FIZ Technik hat bis heute den Auftrag, die technisch-wissenschaftliche Information der Technik zur Förderung der Forschung und Entwicklung sowohl für die Einrichtungen der Lehre und Forschung wie auch für die Industrie bereit zu stellen, in hervorragender Weise erfüllt. Fast alle Universitäten, Technischen Hochschulen, Fachhochschulen sowie große Forschungseinrichtungen mit ingenieurwissenschaftlichen Fachrichtungen nutzen insbesondere die FIZ-Technik-eigenen Datenbanken mit den inhaltlichen Schwerpunkten Maschinenbau, Elektrotechnik, Werkstoffe, Fahrzeugbau, Textiltechnik, Umwelttechnik, chemische Technik und weiteren Fachgebieten. Das umfassende Angebot ist ferner insbesondere für große Unternehmen aber auch für viele mittelständische Unternehmen eine unverzichtbare Quelle für die Beobachtung der internationalen Fachliteratur. FIZ Technik weist in seinen Datenbanken vor allem die deutschsprachige, angelsächsische und ostasiatische Fachliteratur nach.

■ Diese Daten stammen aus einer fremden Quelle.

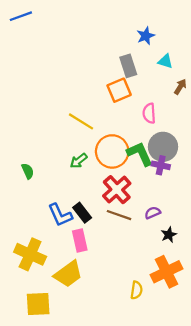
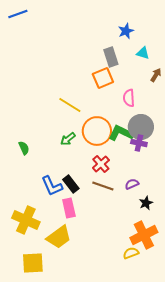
green L-shape: (140, 154) -> (121, 133), turned -40
red cross: (117, 190) -> (101, 164), size x0.7
yellow semicircle: (136, 290) -> (131, 253), moved, turned -119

Welche Gründe zu dem außerordentlichen und absolut unüblichen Schritt des BMWi geführt haben, sind nicht zu erkennen. FIZ Technik hat in den vergangenen Jahrzehnten in wesentlichen Bereichen mit anderen Partnern kooperiert. Die längste und erfolgreichste Kooperation im Bereich der inhaltlichen Produktion der Datenbanken besteht seit 1973 bis heute mit der Technischen Informationsbibliothek (TIB). Aber auch Kooperationen im Bereich des Betriebs von Hostrechnern mit FIZ Karlsruhe in den frühen achtziger Jahren und mit Data Star über 13 Jahre sowie die Nutzung des Datenbanksystems der GBI seit zwölf Jahren oder auch die aktuelle Zusammenarbeit mit Forschungseinrichtungen im Bereich des linguistischen Indexierens und Suchens, sind Belege für den sparsamen Umgang mit den Fördermitteln. Weiterhin ist FIZ Technik mit den technisch-wissenschaftlichen Vereinen und den Wirtschaftsverbänden im Bereich der Technik stark vernetzt.

Es scheitert an einem Betrag von jährlich zwei Millionen Euro, die für das Industrieland Deutschland erforderlich sind, um ein eigenes leistungsfähiges Informationssystem für die in der Industrie und Forschung aktiven und an den Hochschulen in Ausbildung befindlichen Ingenieure zu betreiben. Die Politiker sprechen von der Wissensgesellschaft und der Digitalisierung der Information. Aber gleichzeitig sind zwei Millionen Euro zu viel, um ein leistungsfähiges und anerkanntes System mit zu finanzieren.